An Automated Framework for Strategy Discovery, Retrieval, and Evolution in LLM Jailbreak Attacks

large-language-models › alignment
📄 Abstract

Abstract: The widespread deployment of Large Language Models (LLMs) as public-facing web services and APIs has made their security a core concern for the web ecosystem. Jailbreak attacks, as one of the significant threats to LLMs, have recently attracted extensive research. In this paper, we reveal a jailbreak strategy which can effectively evade current defense strategies. It can extract valuable information from failed or partially successful attack attempts and contains self-evolution from attack interactions, resulting in sufficient strategy diversity and adaptability. Inspired by continuous learning and modular design principles, we propose ASTRA, a jailbreak framework that autonomously discovers, retrieves, and evolves attack strategies to achieve more efficient and adaptive attacks. To enable this autonomous evolution, we design a closed-loop "attack-evaluate-distill-reuse" core mechanism that not only generates attack prompts but also automatically distills and generalizes reusable attack strategies from every interaction. To systematically accumulate and apply this attack knowledge, we introduce a three-tier strategy library that categorizes strategies into Effective, Promising, and Ineffective based on their performance scores. The strategy library not only provides precise guidance for attack generation but also possesses exceptional extensibility and transferability. We conduct extensive experiments under a black-box setting, and the results show that ASTRA achieves an average Attack Success Rate (ASR) of 82.7%, significantly outperforming baselines.

Key Contributions

ASTRA is a novel framework that autonomously discovers, retrieves, and evolves LLM jailbreak attack strategies.

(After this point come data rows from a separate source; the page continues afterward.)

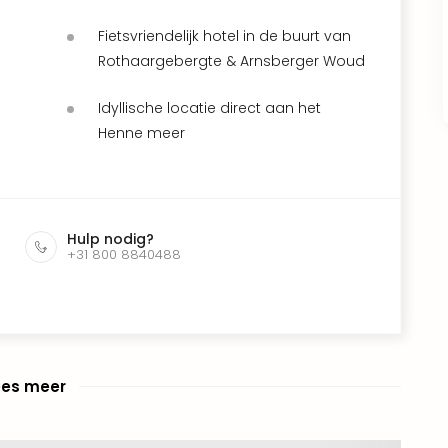
Fietsvriendelijk hotel in de buurt van
Rothaargebergte & Arnsberger Woud
Idyllische locatie direct aan het
Henne meer
Hulp nodig?
+31 800 8840488
ees meer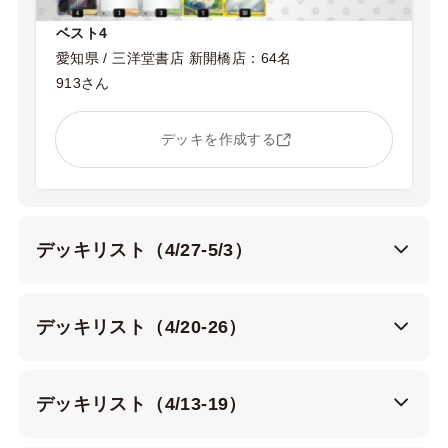
ベスト4
愛知県 / 三洋堂書店 新開橋店：64名
913さん
デッキを作成する
デッキリスト（4/27-5/3）
デッキリスト（4/20-26）
デッキリスト（4/13-19）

It employs a closed-loop 'attack-evaluate-distill-reuse' mechanism, inspired by continuous learning, to generate diverse and adaptive attacks that can evade current defenses, making LLM security a core concern for the web ecosystem.

Business Value

Enhances the security posture of LLM deployments by providing automated tools for testing and identifying vulnerabilities, crucial for protecting against misuse and ensuring responsible AI development.